■ Record extracts ■
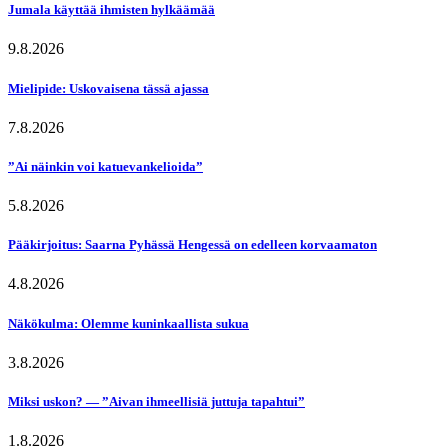
Jumala käyttää ihmisten hylkäämää
9.8.2026
Mielipide: Uskovaisena tässä ajassa
7.8.2026
”Ai näinkin voi katuevankelioida”
5.8.2026
Pääkirjoitus: Saarna Pyhässä Hengessä on edelleen korvaamaton
4.8.2026
Näkökulma: Olemme kuninkaallista sukua
3.8.2026
Miksi uskon? — ”Aivan ihmeellisiä juttuja tapahtui”
1.8.2026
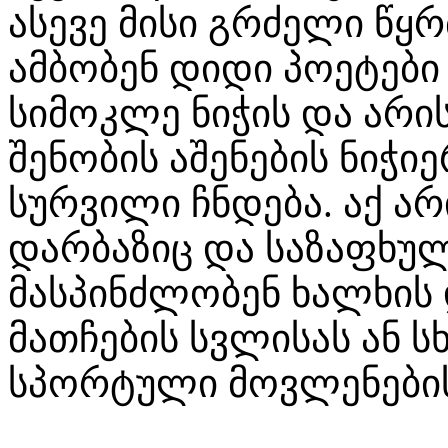
ასევე მისი გრძელი წყ
ამბობენ დიდი პოეტები 
სიმოკლე ნიჭის და არ
შენობის აშენების ნიჭი
სურვილი ჩნდება. აქ ა
დარბაზიც და საზაფხუ
მასპინძლობენ ხალხის 
მათჩების სვლისას ან 
სპორტული მოვლენები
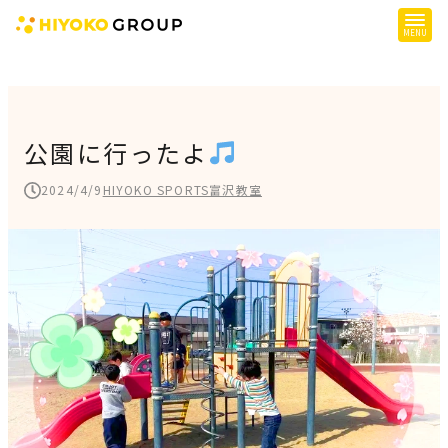
ひよこグループについて
提供サービス
公園に行ったよ
子育て支援
2024/4/9
HIYOKO SPORTS富沢教室
障がい児支援
障がい者支援
施設一覧
会社概要
お知らせ
採用情報
施設空き状況はこちら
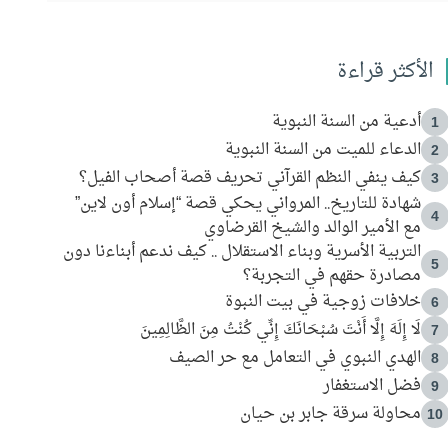
الأكثر قراءة
أدعية من السنة النبوية
1
الدعاء للميت من السنة النبوية
2
كيف ينفي النظم القرآني تحريف قصة أصحاب الفيل؟
3
شهادة للتاريخ.. المرواني يحكي قصة “إسلام أون لاين”
4
مع الأمير الوالد والشيخ القرضاوي
التربية الأسرية وبناء الاستقلال .. كيف ندعم أبناءنا دون
5
مصادرة حقهم في التجربة؟
خلافات زوجية في بيت النبوة
6
لَا إِلَهَ إِلَّا أَنْتَ سُبْحَانَكَ إِنِّي كُنْتُ مِنَ الظَّالِمِينَ
7
الهدي النبوي في التعامل مع حر الصيف
8
فضل الاستغفار
9
محاولة سرقة جابر بن حيان
10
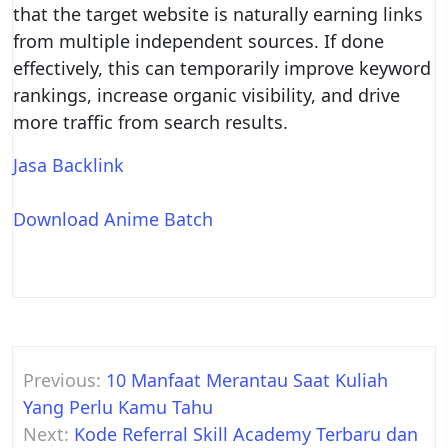
that the target website is naturally earning links
from multiple independent sources. If done
effectively, this can temporarily improve keyword
rankings, increase organic visibility, and drive
more traffic from search results.
Jasa Backlink
Download Anime Batch
Post
Previous:
10 Manfaat Merantau Saat Kuliah
navigation
Yang Perlu Kamu Tahu
Next:
Kode Referral Skill Academy Terbaru dan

■ Exercise instructions ■
Lines from the one that contains "სურვილი ჩნდება. აქ ა" through the last line of the data above are to be extracted exactly, with no pictures and no other lines.

■ Problem solution ■
სურვილი ჩნდება. აქ ა
დარბაზიც და საზაფხუ
მასპინძლობენ ხალხის 
მათჩების სვლისას ან 
სპორტული მოვლენები
ひよこグループについて
提供サービス
公園に行ったよ
子育て支援
2024/4/9
HIYOKO SPORTS富沢教室
障がい児支援
障がい者支援
施設一覧
会社概要
お知らせ
採用情報
施設空き状況はこちら
الأكثر قراءة
أدعية من السنة النبوية
1
الدعاء للميت من السنة النبوية
2
كيف ينفي النظم القرآني تحريف قصة أصحاب الفيل؟
3
شهادة للتاريخ.. المرواني يحكي قصة “إسلام أون لاين”
4
مع الأمير الوالد والشيخ القرضاوي
التربية الأسرية وبناء الاستقلال .. كيف ندعم أبناءنا دون
5
مصادرة حقهم في التجربة؟
خلافات زوجية في بيت النبوة
6
لَا إِلَهَ إِلَّا أَنْتَ سُبْحَانَكَ إِنِّي كُنْتُ مِنَ الظَّالِمِينَ
7
الهدي النبوي في التعامل مع حر الصيف
8
فضل الاستغفار
9
محاولة سرقة جابر بن حيان
10
that the target website is naturally earning links
from multiple independent sources. If done
effectively, this can temporarily improve keyword
rankings, increase organic visibility, and drive
more traffic from search results.
Jasa Backlink
Download Anime Batch
Post
Previous:
10 Manfaat Merantau Saat Kuliah
navigation
Yang Perlu Kamu Tahu
Next:
Kode Referral Skill Academy Terbaru dan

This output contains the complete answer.